Automation and autonomous unmanned underwater vehicles (UUVs) are furthermore key elements in meeting the desire for increased precision in finfish farming that will enable aquaculture to advance operational efficiency, safety and thus sustainability. While current models and control strategies for UUVs allow navigation among rigid structures in static environments, they are not sufficient for UUV operations in a dynamic fish farm environment where the UUV needs to react to the presence of animals and deformable structures influenced by external forces such as waves and currents.
In the young researcher talents CHANGE project, fundamental knowledge on modelling of UUVs interacting with complex environments will be developed together with advanced control strategies. The developed models will include fish behaviour and deformation of flexible structures, combined with influences from the surrounding environment (e.g. currents, waves), thus providing data for feedback control loops. Integrating these with the novel control strategies, will enable real-time control of the UUV during autonomous navigation in aquaculture fish cages without colliding with fish or flexible structures despite variable currents or waves. The functionality of the resulting new control paradigm will be tested in laboratory experiments that mimic the dynamic environments of aquaculture sites. Final field tests at active salmon farms will be employed to validate the developed models and strategies during demanding operations. By enabling UUVs to adapt their actions to the dynamically changing environment, CHANGE will promote the sustainable expansion of Norwegian salmon farming while simultaneously offering opportunities also for application outside the aquaculture context.
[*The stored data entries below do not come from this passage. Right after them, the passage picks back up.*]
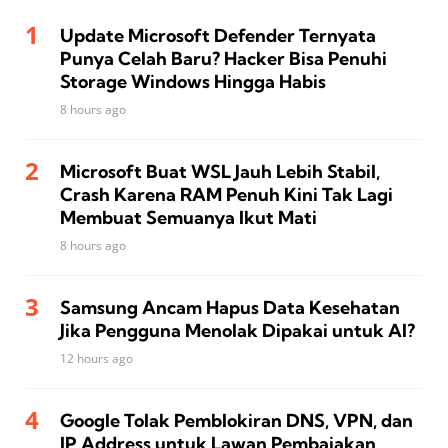
Update Microsoft Defender Ternyata
Punya Celah Baru? Hacker Bisa Penuhi
Storage Windows Hingga Habis
8 hours ago
Microsoft Buat WSL Jauh Lebih Stabil,
Crash Karena RAM Penuh Kini Tak Lagi
Membuat Semuanya Ikut Mati
8 hours ago
Samsung Ancam Hapus Data Kesehatan
Jika Pengguna Menolak Dipakai untuk AI?
12 hours ago
Google Tolak Pemblokiran DNS, VPN, dan
IP Address untuk Lawan Pembajakan,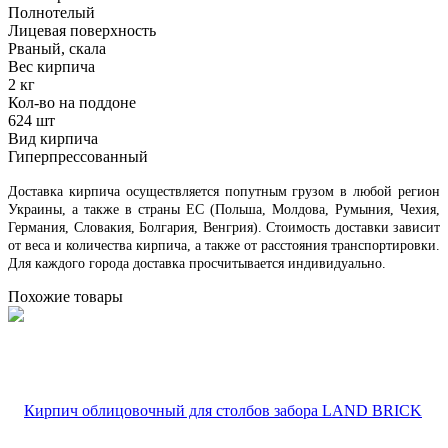
Полнотелый
Лицевая поверхность
Рваный, скала
Вес кирпича
2 кг
Кол-во на поддоне
624 шт
Вид кирпича
Гиперпрессованный
Доставка кирпича осуществляется попутным грузом в любой регион
Украины, а также в страны ЕС (Польша, Молдова, Румыния, Чехия,
Германия, Словакия, Болгария, Венгрия). Стоимость доставки зависит
от веса и количества кирпича, а также от расстояния транспортировки.
Для каждого города доставка просчитывается индивидуально.
Похожие товары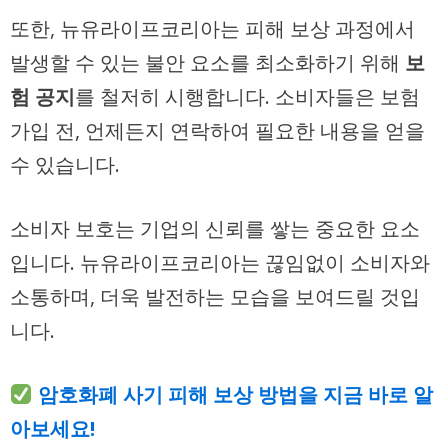
또한, 뉴유라이프코리아는 피해 보상 과정에서
발생할 수 있는 불안 요소를 최소화하기 위해
보
험 공지
를 철저히 시행합니다. 소비자들은 보험
가입 전, 언제든지 연락하여 필요한 내용을 얻을
수 있습니다.
소비자 보호는 기업의 신뢰를 쌓는 중요한 요소
입니다. 뉴유라이프코리아는 끊임없이 소비자와
소통하며, 더욱 발전하는 모습을 보여드릴 것입
니다.
암호화폐 사기 피해 보상 방법을 지금 바로 알
아보세요!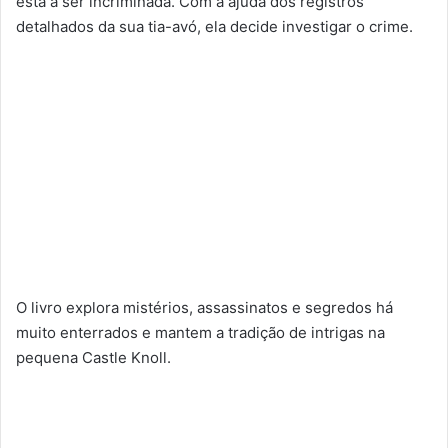
está a ser incriminada. Com a ajuda dos registros
detalhados da sua tia-avó, ela decide investigar o crime.
O livro explora mistérios, assassinatos e segredos há
muito enterrados e mantem a tradição de intrigas na
pequena Castle Knoll.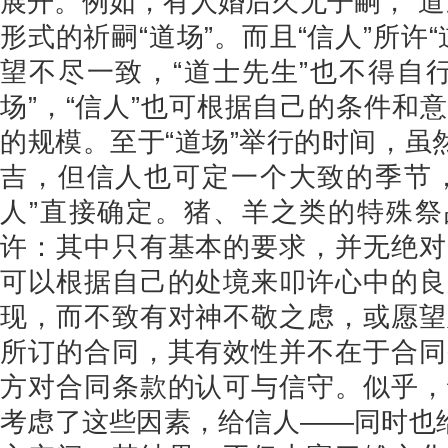
展开。例如，有人婚后久无子嗣，“道
形式的祈嗣“道场”。而且“信人”所许
望不尽一致，“道士先生”也不得自
场”，“信人”也可根据自己的条件和
的规模。至于“道场”举行的时间，虽
吉，但信人也可定一个大致的季节，
人”直接确定。猪、羊之类的特殊祭
许：其中只有基本的要求，并无绝对
可以根据自己的处境来叩许心中的良
现，而不致有对神不敬之虑，或愿望
所订的合同，其有效性并不在于合同
方对合同条款的认可与信守。似乎，
考虑了这些因素，给信人——同时也给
The primary objective of the CHANGE project is to develop new control systems for UUVs that enable autonomous operations in highly complex and dynamically changing environments containing live fish and flexible structures.
Secondary research objectives are:
- Develop realistic models of fish behaviour, dynamic structures, and the environmental conditions suitable for the navigation of UUVs that balance computational complexity vs. precision.
- Develop computationally affordable models of underwater vehicles that incorporate hydrodynamic effects caused by the dynamic cage environment.
- Develop intelligent control strategies for online operations that enable verifiable collision-free navigation in dynamically changing environments while compensating for unmodelled effects and minimising the impact on fish behaviour.
- Validation of the new control strategies in laboratory and field studies and comparison to current control strategies for UUVs.